Thank you for citing my message from August 31, 2001.
Since I wrote it, there have been new developments that
bring the technology even closer.  I'm enclosing a copy
of that note below, but I'd like to add some further
information about new developments.

In that note, I mentioned "Ripple-Down Rules" (RDR), which are
very efficient rules that can be compiled into multibranching
if-then-else form.  Paul Compton started a company that was based
on developing such tools.  Their execution style is very simple,
but their power comes from the ability of any user to add a new
condition whenever an error occurs.

RDR rules are widely used in bioinformatics because pathologists
who have no knowledge of programming, KIF, or other formalisms
can use them to develop expert systems with a very low error rate.
That low error rate comes from the technology:  whenever an error
occurs, the user simply states a new condition that corrects the
error, and the system automatically creates a new if-then-else
rule and inserts it into the appropriate place in the RDR.

To quote myself,

JS> I'm not saying that it would be done overnight, but I believe that
 > some outstanding tools could be developed by one person in about
 > a few month's time.

A few months have passed, and Gerard Ellis did that.  He took the
original RDR approach, which was based on a simple vector of features,
and replaced the simply binary tests at each stage with an arbitary
conceptual graph.  As a result, it is now possible for a user to
state any arbitrary condition in a stylized or controlled English
sentence, which can then be mapped to a CG that does the test.
The control structure is still RDR in style.

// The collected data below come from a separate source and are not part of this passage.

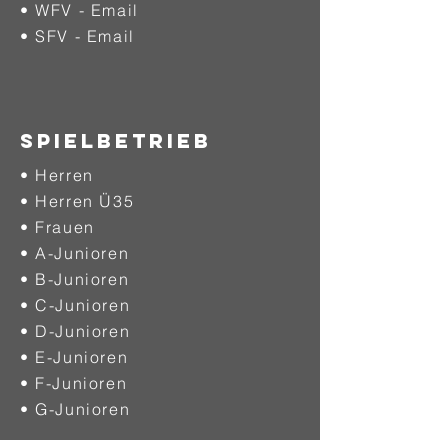
• WFV - Email
• SFV - Email
SPIELBETRIEB
• Herren
• Herren Ü35
• Frauen
• A-Junioren
• B-Junioren
• C-Junioren
• D-Junioren
• E-Junioren
• F-Junioren
• G-Junioren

That is just one of the "outstanding tools" that have been developed,
and there are others that cover other important areas of knowledge
acquisition, reasoning, language processing, and machine learning.

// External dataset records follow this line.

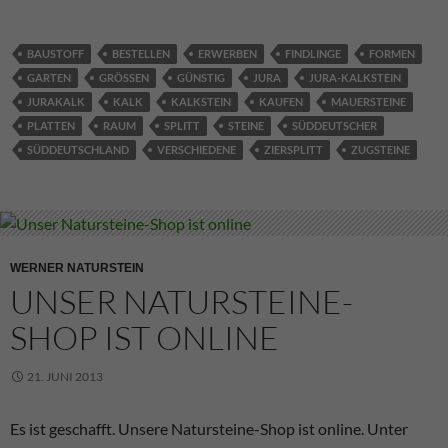
BAUSTOFF
BESTELLEN
ERWERBEN
FINDLINGE
FORMEN
GARTEN
GRÖSSEN
GÜNSTIG
JURA
JURA-KALKSTEIN
JURAKALK
KALK
KALKSTEIN
KAUFEN
MAUERSTEINE
PLATTEN
RAUM
SPLITT
STEINE
SÜDDEUTSCHER
SÜDDEUTSCHLAND
VERSCHIEDENE
ZIERSPLITT
ZUGSTEINE
WERNER NATURSTEIN
UNSER NATURSTEINE-
SHOP IST ONLINE
21. JUNI 2013
Es ist geschafft. Unsere Natursteine-Shop ist online. Unter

As another "outstanding tool", I'd like to mention Bob Levinson's
learning algorithms, which are based on CGs.  He developed a system
called Morph, which learned to play chess starting from no knowledge
other than how to make legal moves.  It didn't even know the rules
for determining a win or a loss.  Today, its rating is 1395, which
is almost a B level -- and it can reach that level with only a few
hundred games of learning.

To demonstrate that his algorithms are not specific to chess, he
also applied them to the stockmarket in his system called Stocko.
Last year, when everybody was losing money, Bob used Stocko to
manage his retirement plan -- and he achieved a 12% growth rate
during a recession.

There are other tools that I could mention, but I'll say more
about them when they are ready for prime time.

John Sowa
____________________________________________________________________

     * From: "John F. Sowa" <sowa@bestweb.net>
     * Date: Fri, 31 Aug 2001 22:52:23 -0400

Adam,

The theorem prover is the centerpiece.  All the rest is ASMOP
(A Simple Matter of Programming).  And it's not very difficult
programming either.

Following is Seth's wish list, broken down with a sketch of how
each item could be provided:

 > I believe that the most
 > useful SUMO would have a front end tool where the ~user~ answers a set of
 > questions and clicks on a set of contexts .. the tool would then generate
 > the needed ontology.

You could handle this with ripple-down programming tools, which are
essentially multi-branching if-then-else rules generated from
questionnaires.  For more info, see Paul Compton's home page:

    http://www.cse.unsw.edu.au/~compton/

Following is a brief excerpt that suggests how easy it is for
non-programmers to generate such things:

    This approach is now used in commercial systems in medicine
    for pathology reporting developed by Pacific Knowledge Systems.
    Pathologists can add rules to these systems at the rate of about
    one per minute.  By correcting a few errors per day they end up
    with very sophisticated systems of thousands of rules, with very
    little effort.  These systems are now in routine use in a number
    of laboratories.  Other tools based on RDR have been developed by
    HNK and Sricom. but I have little information on these developments.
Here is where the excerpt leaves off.